Y el trabajo en terreno es exigente, física y mentalmente. Y el extenuante ritmo al que me vi sometida desde mi llegada aquí, hizo salir a flote el poco compromiso interno que había hecho en mí misma.

Y si quería seguir en este proyecto, y sobre todo, en este mundillo, debía poner ciertas prioridades. Debía ponerme como prioridad. Aprender a quererme. Aprender a estar bien. Porque… ¿cómo vas a ayudar a otras personas, si no te ayudas a ti mismo antes? ¿

Me di cuenta de que todas estas dificultades me iban a acompañar a lo largo de mi trayectoria profesional; no importaba si estaba en Mauritania, Bolivia, Guatemala o China. Era mi manera de afrontarlos, de abrazarlos y de comprenderlos la que iba a dictar la influencia que éstos tendrían en mi rutina. 

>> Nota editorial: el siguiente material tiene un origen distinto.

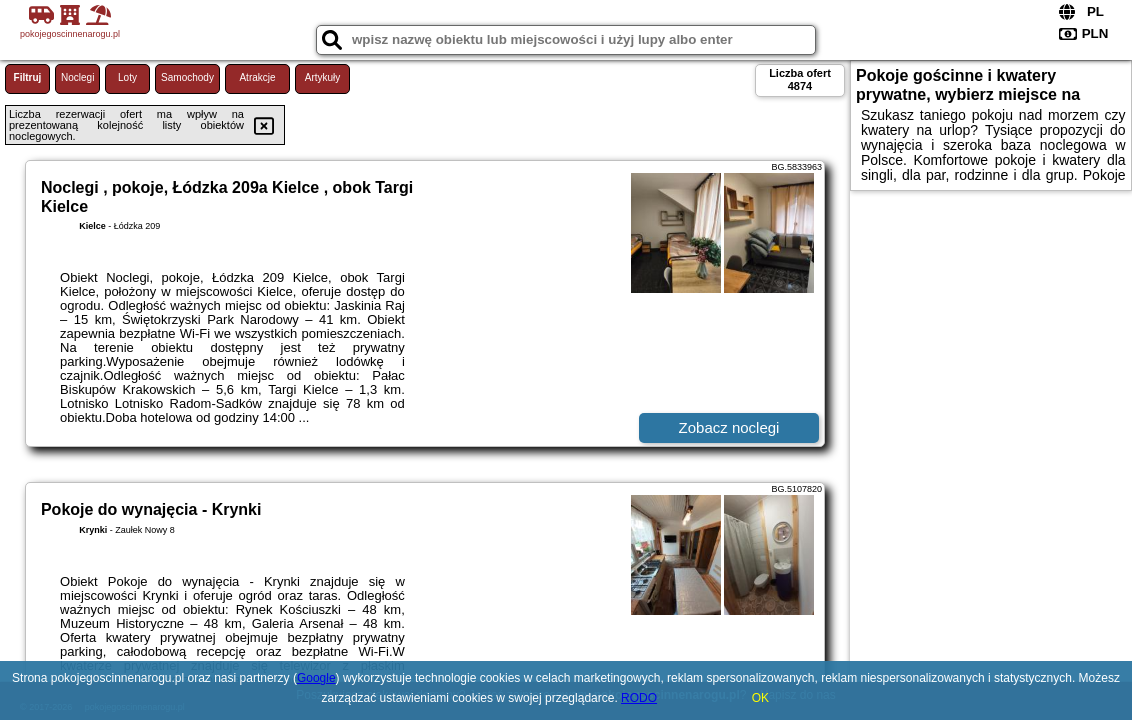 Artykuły (323, 77)
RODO (639, 698)
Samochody (187, 77)
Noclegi (77, 77)
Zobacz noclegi (729, 427)
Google (316, 678)
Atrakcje (257, 77)
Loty (127, 77)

Por eso el no tener el control sobre lo que pasa, el sentirme pequeña o indefensa en una reunión, sentir impaciencia, agotamiento o frustración no era el problema en sí. Si no el impacto que yo dejaba que estos sentimientos tuvieran en mí.

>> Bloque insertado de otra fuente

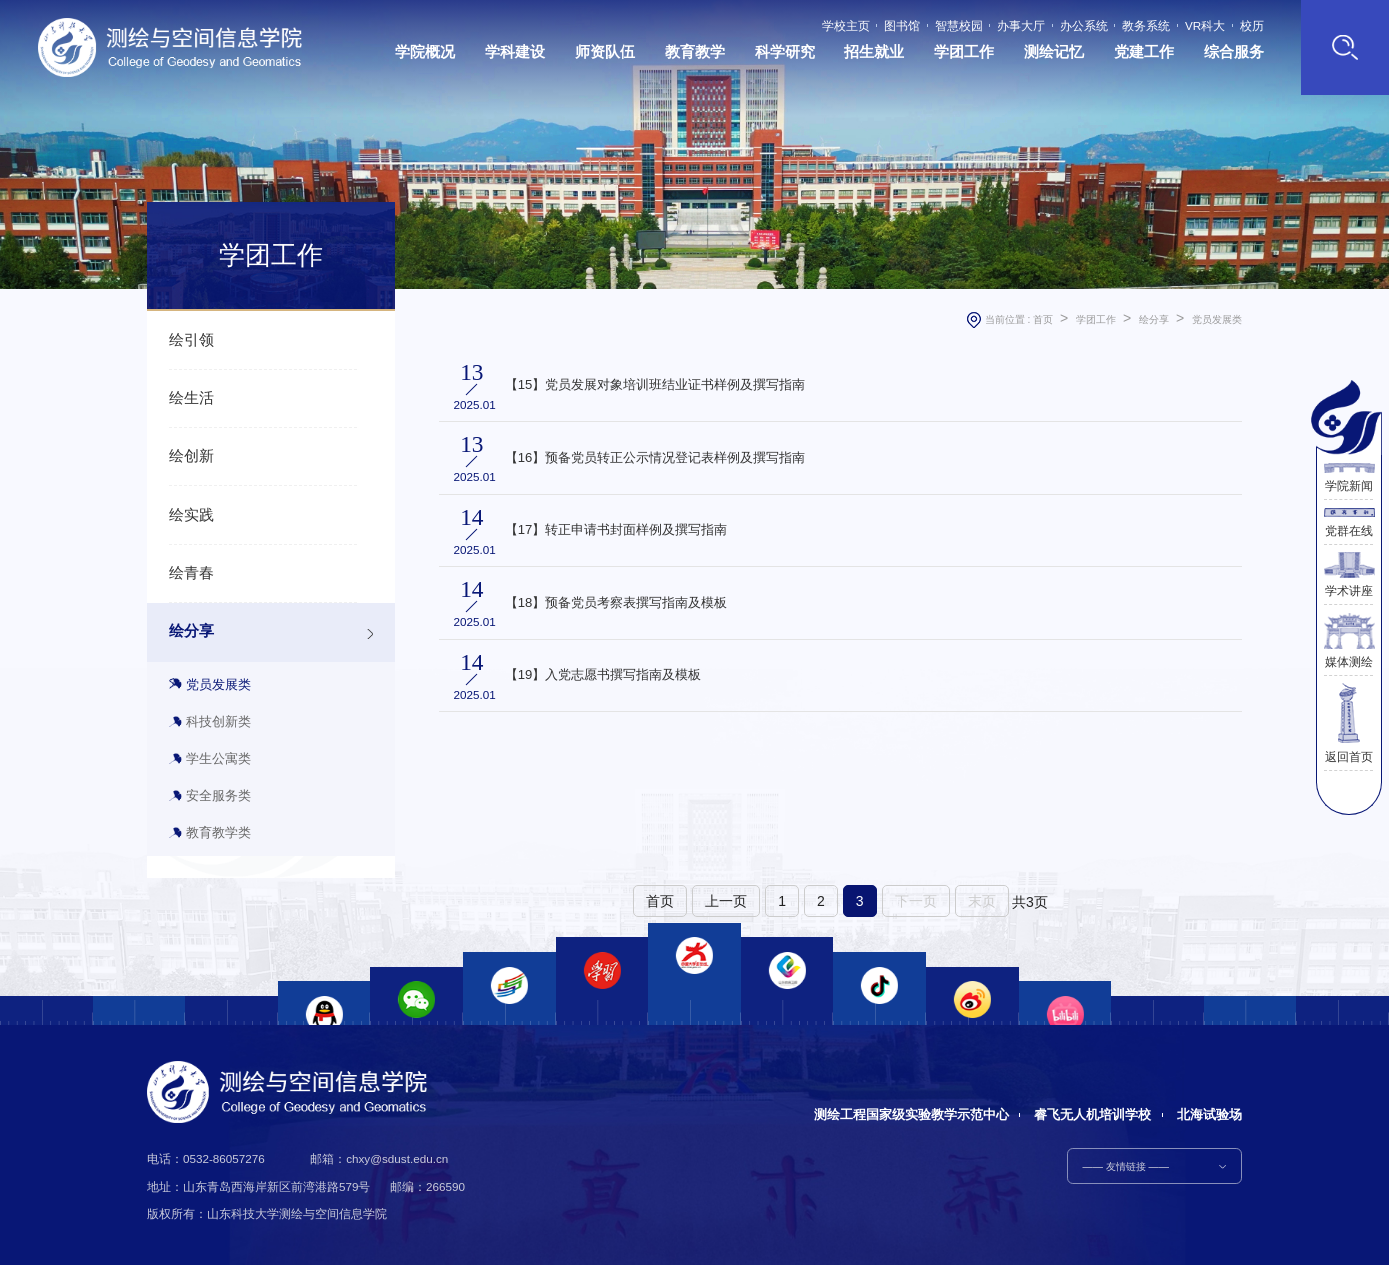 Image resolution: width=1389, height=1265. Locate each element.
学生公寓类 (218, 758)
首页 (1043, 319)
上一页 (726, 901)
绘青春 (191, 573)
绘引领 (191, 340)
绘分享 (191, 631)
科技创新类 (218, 721)
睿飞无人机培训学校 (1092, 1114)
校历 (1252, 26)
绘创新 (191, 456)
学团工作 (1096, 319)
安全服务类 (218, 795)
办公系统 (1084, 26)
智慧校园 (959, 26)
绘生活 (191, 398)
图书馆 (902, 26)
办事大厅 (1021, 26)
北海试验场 (1209, 1114)
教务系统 (1146, 26)
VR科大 (1205, 26)
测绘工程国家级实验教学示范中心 (911, 1114)
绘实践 (191, 515)
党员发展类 (218, 684)
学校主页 (846, 26)
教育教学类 (218, 832)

Con esto quiero hacer la reflexión de que no siempre todo es lo que parece. Conseguir un sueño y un objetivo es un paso muy importante en la vida. Es felicidad en dosis enormes y un orgullo inmensurable. Pero no es lo único.

La cooperación tiene, como ya he dicho en muchas ocasiones, muchas cosas malas. Como todo en esta vida. Pero también tiene recompensas enormes, tanto a nivel personal como profesional.

El trabajo interior que he hecho conmigo misma para aprender a conocerme, me ha hecho darme cuenta de que todas estas cosas duras con las que me encuentro a diario, solo son pequeños recordatorios de que las cosas increíbles que pasan en terreno, no están a simple vista. Cada día tengo retazos de alegría. Tengo pequeños logros que me hacen sentir un orgullo infinito. Mi francés y mi manera de explicarme fluyen cada día (y cada vez me importa menos equivocarme o hablar mal). Conecto con personas que antes nunca hubiera imaginado. Conozco una cultura nueva y diferente de la que antes tenía cero conocimientos. Soy consciente de los cambios palpables que se realizan con el proyecto (siempre a largo plazo). Veo una farmacia más ordenada y gestoras más motivadas. Adquiero competencias de negociación y de adaptación. Recupero esa sonrisa y la paciencia.

Los logros a los que aspiro cada día son efímeros y son pequeños. Pero ahora soy capaz de saborearlos. Los veo y los siento como míos. Las frustraciones no me bloquean y la impaciencia no me consume. La balanza entre la satisfacción y el hastío, en un equilibro delicioso que me hace amar esta profesión.

Lejos estoy de la perfección o del bienestar absoluto. Solo sé que ahora voy por el bien camino. He hecho las paces con mi proyecto y con mi trabajo. Me he dado una pausa y un respiro para disfrutarlo, para seguir haciendo lo que hago con pasión, paciencia y perseverancia.

La cooperación sigue siendo mi sueño.  Y si este proceso ha sacado a la luz algo, es que, sin duda, éste es mi camino y no podría imaginarme en otra trayectoria que la del sector humanitario.

 Y no es un camino de rosas, y sé que me esperan muchas dificultades en el proceso; pero al menos ahora tengo las herramientas para hacerles frente, sin que éstas desestabilicen mi rumbo.